→ **ACTIVITY**: Using the listing, copy each whole line that features "anál".

PROVIDED MATERIAL below:

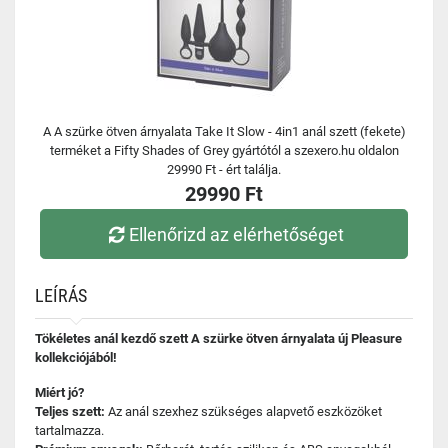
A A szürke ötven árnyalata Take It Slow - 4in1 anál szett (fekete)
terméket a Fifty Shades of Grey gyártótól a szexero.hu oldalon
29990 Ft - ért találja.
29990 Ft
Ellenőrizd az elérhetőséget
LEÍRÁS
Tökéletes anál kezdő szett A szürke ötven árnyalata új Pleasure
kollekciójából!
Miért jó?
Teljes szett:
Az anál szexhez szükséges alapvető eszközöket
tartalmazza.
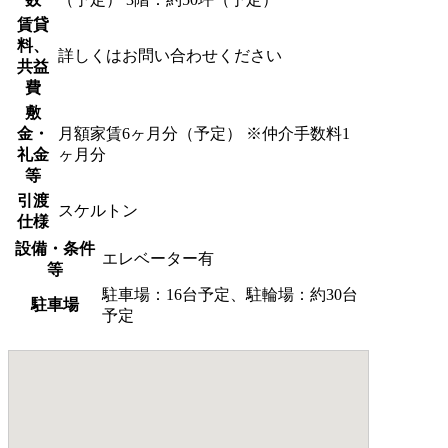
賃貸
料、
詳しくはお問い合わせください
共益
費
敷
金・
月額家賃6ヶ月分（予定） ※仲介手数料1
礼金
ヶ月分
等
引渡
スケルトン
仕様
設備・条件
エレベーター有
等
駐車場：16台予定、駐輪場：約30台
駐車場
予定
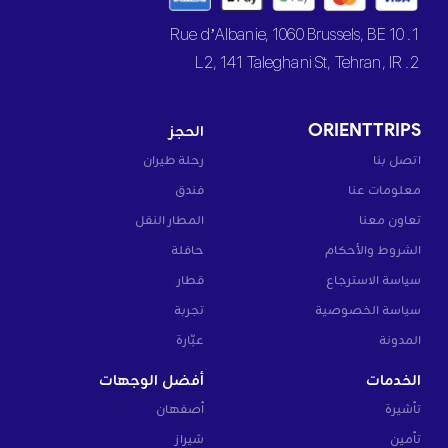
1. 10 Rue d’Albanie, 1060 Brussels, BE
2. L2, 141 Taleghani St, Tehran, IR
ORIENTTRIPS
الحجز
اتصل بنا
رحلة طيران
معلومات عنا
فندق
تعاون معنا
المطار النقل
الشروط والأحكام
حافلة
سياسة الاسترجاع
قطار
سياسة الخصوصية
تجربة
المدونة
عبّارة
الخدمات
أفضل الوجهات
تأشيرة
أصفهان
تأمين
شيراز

End of PROVIDED MATERIAL.

→ **OUTPUT FOR THIS EXERCISE**:
A A szürke ötven árnyalata Take It Slow - 4in1 anál szett (fekete)
Tökéletes anál kezdő szett A szürke ötven árnyalata új Pleasure
Az anál szexhez szükséges alapvető eszközöket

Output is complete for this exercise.